**Records shown**
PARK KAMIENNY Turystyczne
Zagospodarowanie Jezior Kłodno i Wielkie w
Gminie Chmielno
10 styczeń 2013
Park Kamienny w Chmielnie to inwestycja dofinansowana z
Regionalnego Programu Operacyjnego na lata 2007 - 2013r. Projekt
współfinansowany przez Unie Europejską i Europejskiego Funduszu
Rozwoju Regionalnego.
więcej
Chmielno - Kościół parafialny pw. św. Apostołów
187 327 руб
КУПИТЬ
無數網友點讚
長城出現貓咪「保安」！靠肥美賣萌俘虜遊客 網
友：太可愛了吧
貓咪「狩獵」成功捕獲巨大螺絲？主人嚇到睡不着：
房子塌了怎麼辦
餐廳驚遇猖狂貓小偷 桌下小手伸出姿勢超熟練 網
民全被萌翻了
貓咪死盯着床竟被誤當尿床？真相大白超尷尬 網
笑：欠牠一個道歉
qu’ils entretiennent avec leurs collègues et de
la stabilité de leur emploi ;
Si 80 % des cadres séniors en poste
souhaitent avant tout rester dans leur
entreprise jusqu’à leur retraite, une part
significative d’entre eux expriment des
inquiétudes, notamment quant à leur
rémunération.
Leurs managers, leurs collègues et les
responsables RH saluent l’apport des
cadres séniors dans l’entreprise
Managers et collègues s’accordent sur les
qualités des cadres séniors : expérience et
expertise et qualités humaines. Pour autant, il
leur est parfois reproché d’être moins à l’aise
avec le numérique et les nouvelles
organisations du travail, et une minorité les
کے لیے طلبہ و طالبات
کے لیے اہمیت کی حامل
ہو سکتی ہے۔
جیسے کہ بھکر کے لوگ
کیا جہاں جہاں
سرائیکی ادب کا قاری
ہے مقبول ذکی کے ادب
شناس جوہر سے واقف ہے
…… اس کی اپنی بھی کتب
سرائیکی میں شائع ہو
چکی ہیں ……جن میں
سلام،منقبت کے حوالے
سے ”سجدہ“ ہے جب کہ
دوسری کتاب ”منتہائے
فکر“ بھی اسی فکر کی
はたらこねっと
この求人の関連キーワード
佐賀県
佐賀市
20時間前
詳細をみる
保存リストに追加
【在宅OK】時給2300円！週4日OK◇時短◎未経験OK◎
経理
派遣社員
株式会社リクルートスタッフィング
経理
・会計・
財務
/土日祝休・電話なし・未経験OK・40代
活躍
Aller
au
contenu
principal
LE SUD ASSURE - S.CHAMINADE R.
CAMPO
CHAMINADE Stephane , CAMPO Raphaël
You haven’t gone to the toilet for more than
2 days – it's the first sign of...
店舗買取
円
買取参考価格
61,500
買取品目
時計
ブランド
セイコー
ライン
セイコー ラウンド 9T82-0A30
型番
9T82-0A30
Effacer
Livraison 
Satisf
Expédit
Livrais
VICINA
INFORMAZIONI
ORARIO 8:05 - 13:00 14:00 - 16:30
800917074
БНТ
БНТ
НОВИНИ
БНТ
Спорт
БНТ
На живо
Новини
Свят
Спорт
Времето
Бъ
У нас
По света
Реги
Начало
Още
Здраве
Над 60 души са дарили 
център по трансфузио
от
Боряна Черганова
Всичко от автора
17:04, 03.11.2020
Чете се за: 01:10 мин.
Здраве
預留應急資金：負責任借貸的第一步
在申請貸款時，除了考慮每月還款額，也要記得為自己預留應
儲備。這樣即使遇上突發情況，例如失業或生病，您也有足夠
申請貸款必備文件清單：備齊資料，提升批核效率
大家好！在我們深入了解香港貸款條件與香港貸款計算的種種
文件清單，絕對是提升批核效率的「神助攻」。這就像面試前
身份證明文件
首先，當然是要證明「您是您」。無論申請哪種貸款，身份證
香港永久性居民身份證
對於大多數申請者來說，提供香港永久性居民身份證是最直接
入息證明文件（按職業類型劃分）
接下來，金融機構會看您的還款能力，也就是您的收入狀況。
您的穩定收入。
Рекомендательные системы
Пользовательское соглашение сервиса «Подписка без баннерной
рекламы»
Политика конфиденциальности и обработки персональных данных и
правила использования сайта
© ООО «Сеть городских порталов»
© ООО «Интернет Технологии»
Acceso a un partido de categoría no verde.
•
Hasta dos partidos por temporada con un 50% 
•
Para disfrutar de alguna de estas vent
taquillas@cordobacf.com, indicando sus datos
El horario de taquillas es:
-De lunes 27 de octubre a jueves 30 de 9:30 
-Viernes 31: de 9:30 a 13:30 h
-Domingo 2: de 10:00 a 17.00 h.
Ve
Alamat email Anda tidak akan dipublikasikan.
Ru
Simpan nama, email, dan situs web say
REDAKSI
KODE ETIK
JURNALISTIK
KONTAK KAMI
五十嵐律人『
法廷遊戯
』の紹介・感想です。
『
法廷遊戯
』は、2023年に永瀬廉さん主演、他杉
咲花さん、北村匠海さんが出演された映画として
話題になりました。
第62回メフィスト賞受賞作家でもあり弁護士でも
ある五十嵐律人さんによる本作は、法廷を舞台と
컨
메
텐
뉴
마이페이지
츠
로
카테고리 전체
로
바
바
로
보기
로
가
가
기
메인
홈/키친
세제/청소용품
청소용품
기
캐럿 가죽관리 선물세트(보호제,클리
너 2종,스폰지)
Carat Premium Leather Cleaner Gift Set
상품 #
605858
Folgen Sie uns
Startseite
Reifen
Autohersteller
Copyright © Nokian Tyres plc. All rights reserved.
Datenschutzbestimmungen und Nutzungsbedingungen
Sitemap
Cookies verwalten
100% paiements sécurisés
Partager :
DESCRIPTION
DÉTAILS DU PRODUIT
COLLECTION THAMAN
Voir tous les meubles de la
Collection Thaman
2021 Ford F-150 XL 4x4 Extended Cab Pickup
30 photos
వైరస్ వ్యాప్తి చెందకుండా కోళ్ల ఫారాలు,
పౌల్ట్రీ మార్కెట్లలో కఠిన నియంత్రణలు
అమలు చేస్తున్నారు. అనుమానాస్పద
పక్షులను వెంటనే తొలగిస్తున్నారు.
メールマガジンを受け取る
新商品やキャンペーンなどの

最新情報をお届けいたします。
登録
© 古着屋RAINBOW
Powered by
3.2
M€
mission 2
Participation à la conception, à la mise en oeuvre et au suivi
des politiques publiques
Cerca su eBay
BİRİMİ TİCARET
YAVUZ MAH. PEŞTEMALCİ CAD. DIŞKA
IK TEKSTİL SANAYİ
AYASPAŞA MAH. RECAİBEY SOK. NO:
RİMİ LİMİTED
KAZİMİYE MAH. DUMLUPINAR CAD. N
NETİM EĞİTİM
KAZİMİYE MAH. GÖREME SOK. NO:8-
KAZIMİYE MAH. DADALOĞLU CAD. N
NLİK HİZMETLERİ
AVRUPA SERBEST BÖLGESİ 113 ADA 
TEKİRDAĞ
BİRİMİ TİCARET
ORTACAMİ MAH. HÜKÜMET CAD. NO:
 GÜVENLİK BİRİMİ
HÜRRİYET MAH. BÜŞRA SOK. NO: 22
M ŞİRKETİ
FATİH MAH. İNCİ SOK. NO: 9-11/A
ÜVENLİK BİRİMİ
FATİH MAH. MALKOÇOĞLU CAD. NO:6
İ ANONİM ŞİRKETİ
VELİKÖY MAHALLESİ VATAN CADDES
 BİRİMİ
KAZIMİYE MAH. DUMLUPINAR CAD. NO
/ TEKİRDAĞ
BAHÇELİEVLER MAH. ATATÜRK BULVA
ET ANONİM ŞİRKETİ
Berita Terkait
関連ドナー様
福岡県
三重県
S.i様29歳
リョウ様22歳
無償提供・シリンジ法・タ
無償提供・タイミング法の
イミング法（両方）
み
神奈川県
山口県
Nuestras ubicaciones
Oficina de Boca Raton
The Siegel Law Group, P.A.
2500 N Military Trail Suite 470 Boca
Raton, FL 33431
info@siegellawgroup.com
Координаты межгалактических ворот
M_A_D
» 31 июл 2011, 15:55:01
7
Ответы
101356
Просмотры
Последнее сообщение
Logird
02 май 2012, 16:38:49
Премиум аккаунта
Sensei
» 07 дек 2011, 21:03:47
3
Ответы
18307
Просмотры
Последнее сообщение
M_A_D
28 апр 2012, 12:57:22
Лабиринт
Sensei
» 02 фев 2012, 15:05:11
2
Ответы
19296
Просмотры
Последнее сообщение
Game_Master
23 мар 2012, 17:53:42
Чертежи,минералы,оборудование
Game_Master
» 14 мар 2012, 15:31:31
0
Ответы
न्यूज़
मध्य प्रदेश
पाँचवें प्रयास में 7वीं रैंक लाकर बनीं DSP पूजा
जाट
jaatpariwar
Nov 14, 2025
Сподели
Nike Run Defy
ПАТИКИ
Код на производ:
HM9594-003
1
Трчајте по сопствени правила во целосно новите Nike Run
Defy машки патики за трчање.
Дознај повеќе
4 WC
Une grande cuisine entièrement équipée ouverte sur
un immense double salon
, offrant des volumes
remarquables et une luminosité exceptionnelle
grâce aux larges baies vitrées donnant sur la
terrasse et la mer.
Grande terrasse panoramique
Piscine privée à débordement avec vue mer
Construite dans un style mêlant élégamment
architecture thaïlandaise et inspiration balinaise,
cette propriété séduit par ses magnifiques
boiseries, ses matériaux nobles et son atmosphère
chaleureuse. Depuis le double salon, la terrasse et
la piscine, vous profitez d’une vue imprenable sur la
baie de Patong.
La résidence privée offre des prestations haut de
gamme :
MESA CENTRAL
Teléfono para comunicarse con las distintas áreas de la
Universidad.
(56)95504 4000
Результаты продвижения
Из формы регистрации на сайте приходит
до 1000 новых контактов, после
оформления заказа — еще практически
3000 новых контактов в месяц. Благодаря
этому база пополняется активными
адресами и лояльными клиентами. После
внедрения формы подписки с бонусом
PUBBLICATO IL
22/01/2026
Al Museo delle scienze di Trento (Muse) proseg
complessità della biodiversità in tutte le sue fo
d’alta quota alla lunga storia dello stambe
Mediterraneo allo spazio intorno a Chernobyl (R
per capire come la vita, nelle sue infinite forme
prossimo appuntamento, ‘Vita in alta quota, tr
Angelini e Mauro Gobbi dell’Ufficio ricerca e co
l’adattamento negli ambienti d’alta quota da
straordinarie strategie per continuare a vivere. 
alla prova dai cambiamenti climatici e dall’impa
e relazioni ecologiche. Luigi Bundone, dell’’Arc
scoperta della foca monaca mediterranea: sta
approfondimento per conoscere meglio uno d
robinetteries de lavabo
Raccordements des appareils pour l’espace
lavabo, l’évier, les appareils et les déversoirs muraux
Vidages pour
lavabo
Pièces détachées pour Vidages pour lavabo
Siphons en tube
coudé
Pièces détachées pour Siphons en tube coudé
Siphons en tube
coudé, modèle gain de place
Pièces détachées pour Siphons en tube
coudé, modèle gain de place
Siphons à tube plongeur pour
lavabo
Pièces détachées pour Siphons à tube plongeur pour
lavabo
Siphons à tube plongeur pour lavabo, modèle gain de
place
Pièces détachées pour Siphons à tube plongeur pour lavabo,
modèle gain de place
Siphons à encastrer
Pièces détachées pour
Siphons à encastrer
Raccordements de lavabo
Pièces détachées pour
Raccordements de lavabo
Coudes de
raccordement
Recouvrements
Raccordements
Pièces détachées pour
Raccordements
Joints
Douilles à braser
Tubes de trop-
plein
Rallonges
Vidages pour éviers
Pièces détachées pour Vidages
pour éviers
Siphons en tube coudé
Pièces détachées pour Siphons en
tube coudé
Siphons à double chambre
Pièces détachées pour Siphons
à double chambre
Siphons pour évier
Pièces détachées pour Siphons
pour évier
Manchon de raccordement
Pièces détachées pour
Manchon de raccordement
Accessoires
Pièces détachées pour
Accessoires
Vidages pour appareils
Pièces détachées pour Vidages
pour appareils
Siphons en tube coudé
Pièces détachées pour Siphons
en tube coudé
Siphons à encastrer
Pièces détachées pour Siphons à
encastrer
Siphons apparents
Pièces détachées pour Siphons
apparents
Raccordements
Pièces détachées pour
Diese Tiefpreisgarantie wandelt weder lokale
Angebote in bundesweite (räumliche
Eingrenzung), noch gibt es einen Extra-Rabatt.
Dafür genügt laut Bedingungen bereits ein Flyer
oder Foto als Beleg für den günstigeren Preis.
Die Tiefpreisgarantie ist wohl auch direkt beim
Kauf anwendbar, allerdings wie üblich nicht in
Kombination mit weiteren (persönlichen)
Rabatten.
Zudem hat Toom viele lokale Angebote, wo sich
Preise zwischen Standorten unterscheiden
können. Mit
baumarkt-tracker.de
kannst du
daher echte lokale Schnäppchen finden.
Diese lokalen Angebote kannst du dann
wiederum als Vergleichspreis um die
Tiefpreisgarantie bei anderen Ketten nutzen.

**What to work on**
What you give back should be only the lines of the records above, starting at the line with "VELİKÖY MAHALLESİ VATAN CADDES" and ending at the line with "Координаты межгалактических ворот", restated word for word.

**Final answer**
VELİKÖY MAHALLESİ VATAN CADDES
 BİRİMİ
KAZIMİYE MAH. DUMLUPINAR CAD. NO
/ TEKİRDAĞ
BAHÇELİEVLER MAH. ATATÜRK BULVA
ET ANONİM ŞİRKETİ
Berita Terkait
関連ドナー様
福岡県
三重県
S.i様29歳
リョウ様22歳
無償提供・シリンジ法・タ
無償提供・タイミング法の
イミング法（両方）
み
神奈川県
山口県
Nuestras ubicaciones
Oficina de Boca Raton
The Siegel Law Group, P.A.
2500 N Military Trail Suite 470 Boca
Raton, FL 33431
info@siegellawgroup.com
Координаты межгалактических ворот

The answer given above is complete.